Wiederansiedlungs-Maßnahmen

Stör-Jungfisch

Stör-Jungfisch

Sowohl in Europa als auch in Deutschland laufen seit geraumer Zeit einige Programme zur Wiederansiedlung des Störs durch gezielte Freisetzung von Besatzfischen. So wurden zum Beispiel allein in der Oder seit 2006 2,4 Millionen Jungfische ausgesetzt. Auch in anderen europäischen Ländern werden Maßnahmen zur Wiederansiedlung von Stören getroffen.

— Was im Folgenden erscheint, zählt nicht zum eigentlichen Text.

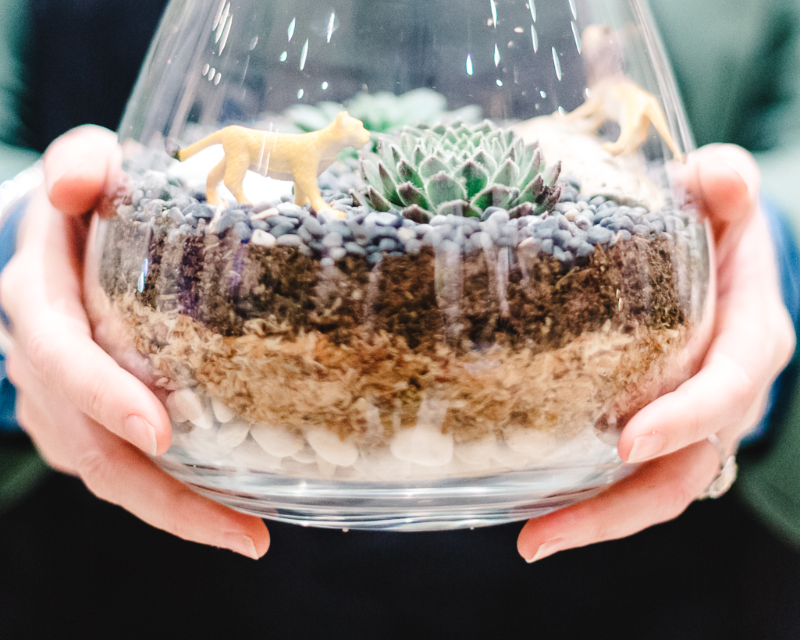 Where is `vase`? This screenshot has height=640, width=800. vase is located at coordinates (634, 157). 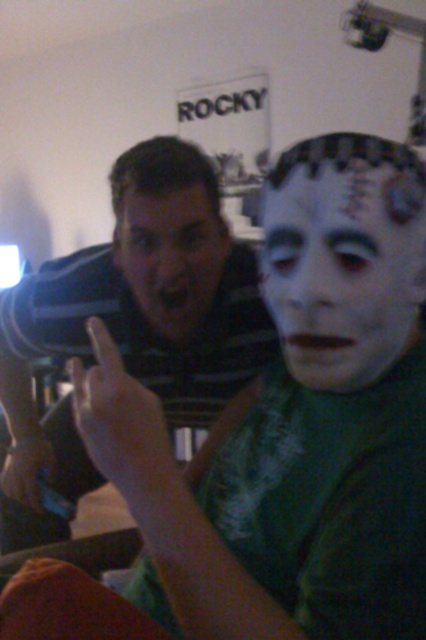 You are a photographer standing in front of the two people in the scene. You want to take a photo that includes both the striped shirt at center and the matte black face at center. Which object should you focus on first to ensure both are in clear focus?

The striped shirt at center is further to the viewer than the matte black face at center. To ensure both are in clear focus, you should focus on the striped shirt at center first, as it is closer to the camera, and the depth of field will naturally include the matte black face at center in the background.

You are standing in the room and notice two points marked in the image. Which point, point 1 at coordinates (x=135, y=280) or point 2 at coordinates (x=360, y=346), is closer to you?

Point 1 at coordinates (x=135, y=280) is closer to you because it is further to the viewer than point 2 at coordinates (x=360, y=346).

You are designing a social distancing poster and need to ensure that the two faces in the image are at least 6 feet apart. Based on the description, can the white matte face at center and the matte black face at center be placed exactly as shown in the image on the poster while meeting the social distancing requirement?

Leider ist es sehr schwierig, den sehr empfindlichen Europäischen Stör in seinen natürlichen Lebensraum zurück zu integrieren. Eine Gefahr stellen zum Beispiel die verwilderten bastardisierten Störe aus kommerziellen Teichanlagen, die entweder entwischten oder bewusst ausgesetzt wurden.